Dunham Hall, a 45,000 SF administration, classroom, and exhibition building, closes the final corner of Aurora University's twenty-acre campus quadrangle. Dunham Hall is designed as a "gateway" to that corner of the campus.
A two-story atrium within the building opens toward the "quad". This includes a central gallery and exhibition area that provides an assembly and social area for group or informal gatherings. Dunham Hall is constructed of load-bearing masonry and is detailed with a traditional palette of iron-spot brick, cast-stone banding, red tile roofing, and copper accents. Masonry arches spring from the corners of the structure to emphasize the passageways through the building to the University's main quadrangle. These arches and the building's massing reinforce its quadripartite organization. At a smaller scale, this organization is further defined by such detail elements as wall sconces, masonry reveals, and ornamental cast-stone capitals.
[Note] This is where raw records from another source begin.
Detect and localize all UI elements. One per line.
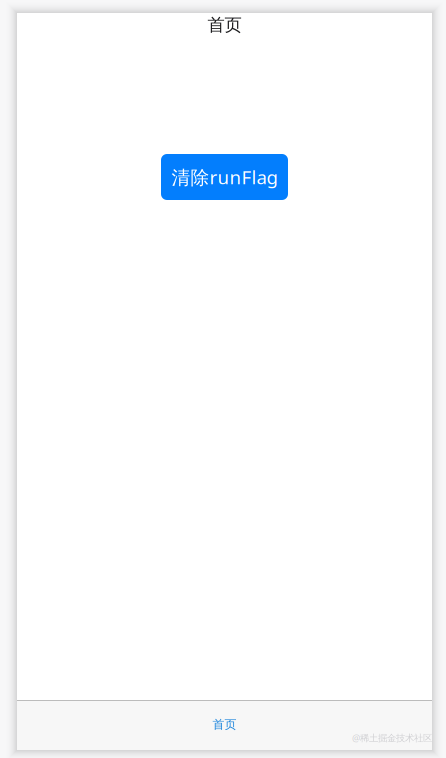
button[interactable]: 首页 xyxy=(17,700,432,751)
staticText: @稀土掘金技术社区 xyxy=(352,732,432,744)
staticText: 首页 xyxy=(212,717,236,732)
staticText: 首页 xyxy=(208,14,242,36)
button[interactable]: 清除runFlag xyxy=(161,154,288,200)
staticText: 清除runFlag xyxy=(172,165,278,189)
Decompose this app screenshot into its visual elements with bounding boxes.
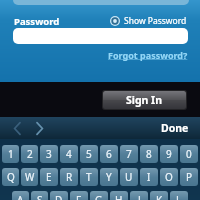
staticText: L <box>176 193 182 200</box>
staticText: Forgot password? <box>108 49 188 61</box>
staticText: 9 <box>166 147 172 161</box>
staticText: E <box>46 170 52 184</box>
staticText: Done <box>161 121 189 135</box>
staticText: O <box>165 170 173 184</box>
staticText: W <box>25 170 35 184</box>
staticText: I <box>147 170 151 184</box>
button[interactable]: E <box>40 168 58 186</box>
button[interactable]: 8 <box>140 145 158 163</box>
button[interactable]: 1 <box>2 145 19 163</box>
button[interactable]: 0 <box>180 145 198 163</box>
staticText: J <box>138 193 141 200</box>
staticText: 7 <box>126 147 132 161</box>
staticText: 1 <box>8 147 14 161</box>
staticText: K <box>156 193 163 200</box>
button[interactable]: Y <box>100 168 118 186</box>
button[interactable]: Next field <box>28 117 50 139</box>
staticText: G <box>95 193 103 200</box>
button[interactable]: 4 <box>60 145 78 163</box>
button[interactable]: P <box>180 168 198 186</box>
staticText: D <box>55 193 63 200</box>
button[interactable]: 9 <box>160 145 178 163</box>
staticText: U <box>125 170 133 184</box>
button[interactable]: S <box>31 191 48 200</box>
button[interactable] <box>13 28 188 44</box>
button[interactable]: O <box>160 168 178 186</box>
staticText: 8 <box>146 147 152 161</box>
staticText: Password <box>14 15 60 28</box>
button[interactable]: Sign In <box>103 91 186 109</box>
staticText: T <box>86 170 92 184</box>
button[interactable]: D <box>50 191 68 200</box>
staticText: Y <box>106 170 112 184</box>
button[interactable]: W <box>21 168 38 186</box>
staticText: 4 <box>66 147 72 161</box>
button[interactable]: 2 <box>21 145 38 163</box>
staticText: Q <box>7 170 15 184</box>
staticText: 6 <box>106 147 112 161</box>
button[interactable]: L <box>170 191 188 200</box>
staticText: Show Password <box>124 15 187 27</box>
staticText: A <box>17 193 24 200</box>
button[interactable]: Previous field <box>6 117 28 139</box>
button[interactable]: J <box>130 191 148 200</box>
staticText: S <box>37 193 43 200</box>
staticText: H <box>115 193 123 200</box>
button[interactable]: 7 <box>120 145 138 163</box>
button[interactable]: Show Password <box>108 13 189 29</box>
button[interactable]: I <box>140 168 158 186</box>
staticText: 0 <box>186 147 192 161</box>
button[interactable]: Q <box>2 168 19 186</box>
button[interactable]: H <box>110 191 128 200</box>
button[interactable]: U <box>120 168 138 186</box>
button[interactable]: 3 <box>40 145 58 163</box>
button[interactable]: 5 <box>80 145 98 163</box>
staticText: R <box>66 170 73 184</box>
button[interactable]: F <box>70 191 88 200</box>
button[interactable]: G <box>90 191 108 200</box>
button[interactable]: Done <box>161 118 200 138</box>
button[interactable]: T <box>80 168 98 186</box>
button[interactable]: K <box>150 191 168 200</box>
button[interactable]: Forgot password? <box>108 47 200 63</box>
button[interactable]: A <box>12 191 29 200</box>
staticText: 2 <box>27 147 33 161</box>
button[interactable]: R <box>60 168 78 186</box>
staticText: Sign In <box>126 93 163 107</box>
staticText: P <box>186 170 193 184</box>
staticText: F <box>76 193 82 200</box>
button[interactable]: 6 <box>100 145 118 163</box>
staticText: 3 <box>46 147 52 161</box>
staticText: 5 <box>86 147 92 161</box>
Now more than three decades old, Dunham was our first project at Aurora University. In it, we explored architectural authenticity: True tiled pitched roofs instead of the mansards with pitched roofs that other campus buildings were using; true load-bearing masonry with copper accents; while respecting the University's budget. Bringing the campus new architectural "gravitas," the building features references to Richardsonian Romanesque merging with Prairie Style architecture. This building reminds us of Alvar Aalto's comment, perhaps especially true for Universities, "It is not what a building looks like on the day it opens but what it is like thirty years later that matters."